The records below must be written out exactly, with every picture left behind.

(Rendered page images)

□ □ □ □ □

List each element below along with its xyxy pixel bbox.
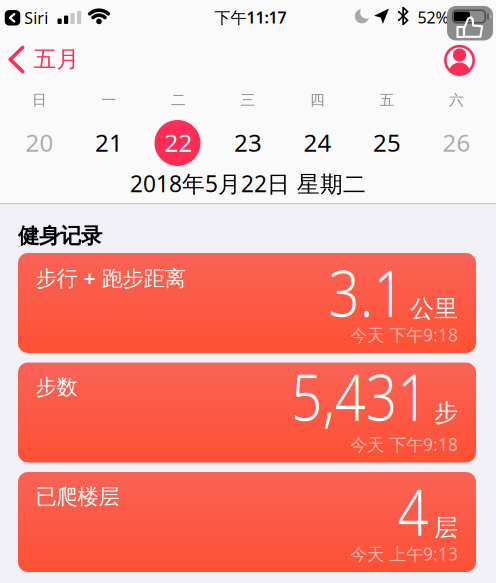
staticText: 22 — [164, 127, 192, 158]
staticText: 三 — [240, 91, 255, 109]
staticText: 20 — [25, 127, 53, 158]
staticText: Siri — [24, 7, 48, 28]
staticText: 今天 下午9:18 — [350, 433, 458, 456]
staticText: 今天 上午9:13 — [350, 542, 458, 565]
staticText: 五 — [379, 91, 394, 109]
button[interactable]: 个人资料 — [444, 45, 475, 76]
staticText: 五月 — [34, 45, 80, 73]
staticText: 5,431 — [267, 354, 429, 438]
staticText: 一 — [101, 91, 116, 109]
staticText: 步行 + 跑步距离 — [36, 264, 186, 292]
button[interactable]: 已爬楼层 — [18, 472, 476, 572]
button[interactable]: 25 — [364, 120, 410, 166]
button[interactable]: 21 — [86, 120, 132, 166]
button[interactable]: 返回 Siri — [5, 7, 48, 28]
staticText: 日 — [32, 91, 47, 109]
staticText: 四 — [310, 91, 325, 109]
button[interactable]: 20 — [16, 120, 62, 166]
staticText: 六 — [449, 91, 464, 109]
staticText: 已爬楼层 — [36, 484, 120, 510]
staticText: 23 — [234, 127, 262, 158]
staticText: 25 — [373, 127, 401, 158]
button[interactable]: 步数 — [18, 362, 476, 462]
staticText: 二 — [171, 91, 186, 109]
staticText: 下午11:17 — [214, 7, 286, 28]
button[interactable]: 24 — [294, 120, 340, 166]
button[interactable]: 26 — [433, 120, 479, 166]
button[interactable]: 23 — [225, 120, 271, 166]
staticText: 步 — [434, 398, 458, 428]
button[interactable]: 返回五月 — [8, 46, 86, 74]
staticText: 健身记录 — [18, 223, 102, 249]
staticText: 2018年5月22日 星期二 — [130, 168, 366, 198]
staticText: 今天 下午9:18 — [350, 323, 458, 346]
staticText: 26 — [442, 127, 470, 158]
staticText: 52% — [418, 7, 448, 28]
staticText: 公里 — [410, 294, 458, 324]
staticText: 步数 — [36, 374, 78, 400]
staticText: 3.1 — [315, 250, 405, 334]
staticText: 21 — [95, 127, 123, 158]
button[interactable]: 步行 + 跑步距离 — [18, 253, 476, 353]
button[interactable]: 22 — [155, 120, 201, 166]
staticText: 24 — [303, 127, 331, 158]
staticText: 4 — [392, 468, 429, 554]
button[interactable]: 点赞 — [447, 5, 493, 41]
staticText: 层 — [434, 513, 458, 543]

□ □ □ □ □

Response box:
List each element below along with its xyxy pixel bbox.
staticText: 22 — [164, 127, 192, 158]
staticText: 三 — [240, 91, 255, 109]
staticText: 20 — [25, 127, 53, 158]
staticText: Siri — [24, 7, 48, 28]
staticText: 今天 下午9:18 — [350, 433, 458, 456]
staticText: 今天 上午9:13 — [350, 542, 458, 565]
staticText: 五 — [379, 91, 394, 109]
button[interactable]: 个人资料 — [444, 45, 475, 76]
staticText: 五月 — [34, 45, 80, 73]
staticText: 5,431 — [267, 354, 429, 438]
staticText: 一 — [101, 91, 116, 109]
staticText: 步行 + 跑步距离 — [36, 264, 186, 292]
button[interactable]: 已爬楼层 — [18, 472, 476, 572]
button[interactable]: 25 — [364, 120, 410, 166]
button[interactable]: 21 — [86, 120, 132, 166]
button[interactable]: 返回 Siri — [5, 7, 48, 28]
staticText: 日 — [32, 91, 47, 109]
staticText: 四 — [310, 91, 325, 109]
button[interactable]: 20 — [16, 120, 62, 166]
staticText: 六 — [449, 91, 464, 109]
staticText: 已爬楼层 — [36, 484, 120, 510]
staticText: 23 — [234, 127, 262, 158]
staticText: 25 — [373, 127, 401, 158]
button[interactable]: 步数 — [18, 362, 476, 462]
staticText: 二 — [171, 91, 186, 109]
staticText: 下午11:17 — [214, 7, 286, 28]
button[interactable]: 24 — [294, 120, 340, 166]
button[interactable]: 26 — [433, 120, 479, 166]
button[interactable]: 23 — [225, 120, 271, 166]
staticText: 步 — [434, 398, 458, 428]
button[interactable]: 返回五月 — [8, 46, 86, 74]
staticText: 健身记录 — [18, 223, 102, 249]
staticText: 2018年5月22日 星期二 — [130, 168, 366, 198]
staticText: 今天 下午9:18 — [350, 323, 458, 346]
staticText: 26 — [442, 127, 470, 158]
staticText: 52% — [418, 7, 448, 28]
staticText: 公里 — [410, 294, 458, 324]
staticText: 步数 — [36, 374, 78, 400]
staticText: 3.1 — [315, 250, 405, 334]
staticText: 21 — [95, 127, 123, 158]
button[interactable]: 步行 + 跑步距离 — [18, 253, 476, 353]
button[interactable]: 22 — [155, 120, 201, 166]
staticText: 24 — [303, 127, 331, 158]
staticText: 4 — [392, 468, 429, 554]
button[interactable]: 点赞 — [447, 5, 493, 41]
staticText: 层 — [434, 513, 458, 543]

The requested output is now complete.